Trametinib thwarts activation of survival pathways induced by pro-ferroptotic drug conjugate ACXT-3102 resulting in enhanced pancreatic cancer cell death.

Abstract

Ferroptosis has recently been described as an iron-dependent subroutine of programmed cell death (PCD). Cancers driven by oncogenic Ras mutations, such as pancreatic ductal adenocarcinoma (PDAC), are particularly vulnerable to ferroptosis and are thus promising candidates for antineoplastic drugs targeting this unique form of PCD. Our group has developed a cancer-specific drug conjugate (ACXT-3102), consisting of a pro-apoptotic sigma-2 ligand as a delivery moiety (SV119), linked to an inhibitor of the cystine antiporter xCT (dm-Erastin), an established inducer of ferroptosis. We hypothesized that ACXT-3102 would trigger apoptosis and ferroptosis via its discrete chemical components, representing a new approach to clinical therapy for PDAC. In vitro, cell viability assays corroborated our earlier findings that ACXT-3102 is a potent inducer of cancer cell death.
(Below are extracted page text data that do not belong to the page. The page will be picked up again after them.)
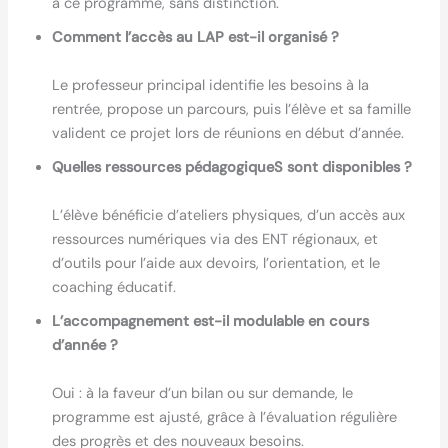
à ce programme, sans distinction.
Comment l’accès au LAP est-il organisé ?
Le professeur principal identifie les besoins à la
rentrée, propose un parcours, puis l’élève et sa famille
valident ce projet lors de réunions en début d’année.
Quelles ressources pédagogiqueS sont disponibles ?
L’élève bénéficie d’ateliers physiques, d’un accès aux
ressources numériques via des ENT régionaux, et
d’outils pour l’aide aux devoirs, l’orientation, et le
coaching éducatif.
L’accompagnement est-il modulable en cours
d’année ?
Oui : à la faveur d’un bilan ou sur demande, le
programme est ajusté, grâce à l’évaluation régulière
des progrès et des nouveaux besoins.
The sigma-2 delivery component of ACXT-3102 induced canonical markers of apoptosis, including cleaved caspase-3/7 and poly (ADP-ribose) polymerase (PARP), whereas the dm-Erastin cargo component induced canonical markers of ferroptosis, including lipid peroxidation and consumption of glutathione peroxidase 4 (GPX4). These changes resulted in the accumulation of reactive oxygen species (ROS). Subsequently, we found that ACXT-3102-mediated cell death was accompanied by activation of MAPK/ERK signaling, presumably via ROS-dependent degradation of dual-specificity phosphatase 6 (DUSP6), a negative MAPK/ERK phosphorylation regulator. We suspected this was a compensatory reaction and that ACXT-3102-induced cancer cell death would be augmented by inhibition of MAPK/ERK signaling. We successfully combined ACXT-3102 with trametinib (MEK inhibitor) to enhance the overall efficacy of treatment in vitro and in vivo, presumably by targeting ACXT-3102-induced upregulation of MAPK/ERK.